Photo by Thought Catalog on Unsplash

Allow yourself to see what you don’t allow yourself to see.

Milton H. Erickson

Discover your Resources

The next stage in the process is to replace your previous negative self-talk with a collection of your strengths, talents, and abilities. When you start bringing these to the forefront of your mind, you can’t help but let go of your previous negative self-talk. It’s like a software upgrade; you simply can’t run the old buggy code anymore.

In Strategic Psychotherapy, we actively search for your resources. We draw out all your strengths and use these as a mechanism for you approaching life with a different lens. If you have a strength, you have a skill. You have a methodology for problem-solving. We can borrow strengths from other areas of your life and apply them to areas where they are most needed.

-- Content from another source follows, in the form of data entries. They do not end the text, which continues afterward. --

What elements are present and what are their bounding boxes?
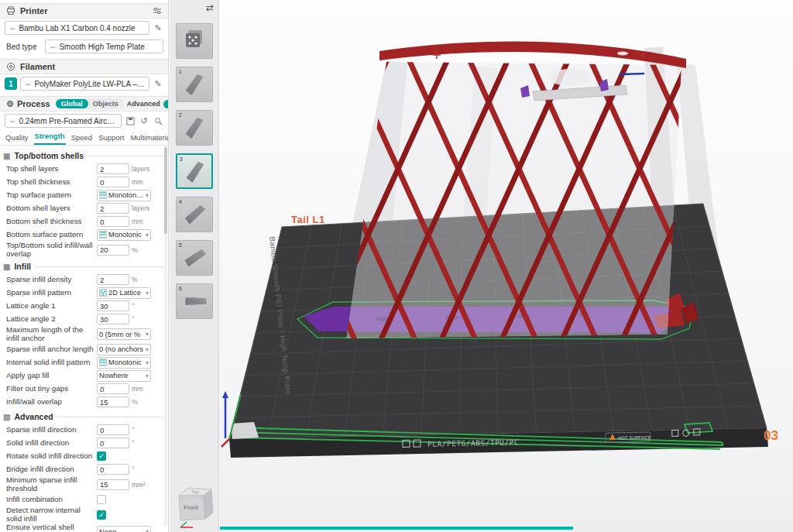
axis-x (221, 439, 229, 447)
scope-objects[interactable]: Objects (88, 99, 123, 108)
process-header-label: Process (17, 99, 50, 108)
bed-type-select[interactable]: ∼ Smooth High Temp Plate (45, 39, 163, 53)
setting-input[interactable] (97, 274, 129, 285)
tab-speed[interactable]: Speed (70, 133, 93, 145)
setting-row: Apply gap fill Nowhere▾ (0, 369, 168, 382)
tab-strength[interactable]: Strength (34, 132, 66, 145)
printer-preset-select[interactable]: ∼ Bambu Lab X1 Carbon 0.4 nozzle (5, 21, 149, 35)
setting-row: Lattice angle 2 ° (0, 313, 168, 325)
revert-preset-icon[interactable]: ↺ (139, 115, 149, 126)
setting-select[interactable]: Monotonic▾ (97, 229, 151, 241)
setting-input[interactable] (97, 216, 129, 227)
advanced-label: Advanced (127, 100, 160, 108)
orientation-cube[interactable]: Top Front (171, 483, 218, 531)
chevron-down-icon: ▾ (146, 346, 149, 353)
nav-cube-top-label[interactable]: Top (191, 489, 199, 494)
setting-input[interactable] (97, 314, 129, 324)
plate-thumbnail-1[interactable]: 1 (176, 67, 213, 102)
scope-global[interactable]: Global (56, 99, 88, 108)
plate-thumbnail-4[interactable]: 4 (176, 197, 213, 232)
setting-row: Lattice angle 1 ° (0, 300, 168, 312)
plate-thumbnail-render (183, 160, 209, 186)
setting-unit: ° (132, 302, 152, 310)
setting-row: Top surface pattern Monotonic ...▾ (0, 189, 168, 201)
filament-header-label: Filament (20, 62, 55, 71)
setting-select[interactable]: 0 (no anchors▾ (97, 344, 151, 355)
edit-filament-icon[interactable]: ✎ (153, 78, 163, 89)
pattern-swatch-icon (99, 289, 107, 297)
setting-unit: ° (132, 465, 152, 473)
search-settings-icon[interactable] (153, 115, 163, 126)
setting-input[interactable] (97, 383, 129, 394)
process-preset-select[interactable]: ∼ 0.24mm Pre-Foamed Aircraft - Bambu (5, 114, 122, 128)
setting-unit: mm (132, 218, 152, 225)
settings-panel: Printer ∼ Bambu Lab X1 Carbon 0.4 nozzle… (0, 0, 169, 532)
section-title: Top/bottom shells (14, 151, 84, 160)
cube-axis-y (180, 522, 187, 527)
setting-input[interactable] (97, 177, 129, 187)
setting-input[interactable] (97, 300, 129, 311)
plate-thumbnail-6[interactable]: 6 (176, 283, 213, 319)
section-header-advanced: ▧ Advanced (3, 411, 163, 422)
edit-printer-icon[interactable]: ✎ (153, 22, 163, 33)
setting-select[interactable]: Nowhere▾ (97, 370, 151, 382)
plate-overview-thumbnail[interactable] (176, 23, 213, 59)
tab-support[interactable]: Support (98, 133, 125, 145)
rotate-solid-infill-checkbox[interactable] (97, 451, 106, 461)
infill-combination-checkbox[interactable] (97, 495, 106, 504)
printer-header-label: Printer (20, 6, 47, 15)
setting-select[interactable]: 0 (5mm or %▾ (97, 328, 151, 340)
setting-row: Rotate solid infill direction (0, 450, 168, 462)
setting-label: Infill combination (6, 496, 97, 504)
setting-select[interactable]: 2D Lattice▾ (97, 287, 151, 299)
plate-thumbnail-5[interactable]: 5 (176, 240, 213, 276)
pattern-swatch-icon (99, 191, 107, 199)
setting-label: Top/Bottom solid infill/wall overlap (6, 242, 97, 258)
filament-preset-select[interactable]: ∼ PolyMaker PolyLite LW-PLA – Bambu (20, 77, 149, 91)
setting-label: Rotate solid infill direction (6, 452, 97, 461)
tab-multimaterial[interactable]: Multimaterial (129, 133, 168, 145)
plate-thumbnail-strip: ⇄ 1 2 3 4 5 6 Top Front (170, 0, 219, 532)
plate-thumbnail-2[interactable]: 2 (176, 110, 213, 146)
section-header-shells: ▣ Top/bottom shells (3, 150, 163, 161)
setting-label: Solid infill direction (6, 439, 97, 448)
bottom-progress-bar[interactable] (220, 527, 573, 530)
viewport-3d[interactable]: Bambu Smooth PEI Plate / High Temp Plate… (220, 0, 793, 532)
setting-input[interactable] (97, 396, 129, 407)
process-preset-value: 0.24mm Pre-Foamed Aircraft - Bambu (19, 117, 117, 125)
setting-select[interactable]: Monotonic▾ (97, 357, 151, 369)
setting-label: Apply gap fill (6, 372, 97, 380)
setting-input[interactable] (97, 245, 129, 256)
object-label[interactable]: Tail L1 (291, 214, 325, 225)
pattern-swatch-icon (99, 231, 107, 239)
setting-input[interactable] (97, 479, 129, 490)
advanced-toggle[interactable] (163, 100, 169, 108)
setting-row: Bridge infill direction ° (0, 463, 168, 475)
panel-scrollbar[interactable] (164, 146, 167, 527)
printer-settings-icon[interactable] (153, 6, 162, 15)
tab-quality[interactable]: Quality (5, 133, 29, 145)
setting-row: Filter out tiny gaps mm (0, 383, 168, 395)
plate-thumbnail-3[interactable]: 3 (176, 153, 213, 189)
scope-switch[interactable]: Global Objects (55, 98, 124, 109)
setting-select[interactable]: None▾ (97, 526, 151, 532)
filament-slot-badge[interactable]: 1 (5, 77, 17, 90)
setting-input[interactable] (97, 203, 129, 214)
collapse-panel-icon[interactable]: ⇄ (206, 2, 214, 13)
pattern-swatch-icon (99, 359, 107, 366)
setting-input[interactable] (97, 424, 129, 435)
setting-row: Top shell thickness mm (0, 176, 168, 188)
setting-unit: % (132, 398, 152, 406)
setting-label: Bridge infill direction (6, 465, 97, 474)
save-preset-icon[interactable] (125, 115, 136, 126)
setting-label: Bottom shell thickness (6, 218, 97, 226)
setting-input[interactable] (97, 464, 129, 475)
nav-cube-front-label[interactable]: Front (184, 504, 198, 511)
setting-input[interactable] (97, 163, 129, 174)
setting-select[interactable]: Monotonic ...▾ (97, 190, 151, 201)
detect-narrow-infill-checkbox[interactable] (97, 510, 106, 520)
setting-label: Top shell layers (6, 165, 97, 173)
setting-input[interactable] (97, 438, 129, 448)
plate-number-label[interactable]: 03 (764, 428, 778, 443)
setting-label: Sparse infill direction (6, 426, 97, 434)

Here are some simple tips to help you find your inner resources:

  • Ask yourself! What are my strenghts and my natural talents? Write them down and make a list and keep adding to the list.
  • Spend some time connecting with past hobbies that you haven’t given time for recently.
  • Ask a good friend or loved one to help you higlight all your natural strenghts, talents and ablities.
Spend some time identifying what you love doing, your hobbies. These are all your resources and can help you overcome negative self-talk.
Photo by Priscilla Du Preez on Unsplash

Decide your Focus

All human beings have negative self-talk. It’s part of the human condition. In fact, the world’s most inspirational people also experience negative self-talk. What sets them apart is that they have a filtering system to determine which thoughts they pay attention to and which ones they simply ignore.

The good news is because you’re here now, reading this, you can develop a filtering system to filter out those negative thoughts. You always have a choice. You can choose what to focus on and pay attention to and to what to simply ignore. Once you become a master at this, you will see, feel and experience life unlike you’ve ever experienced before.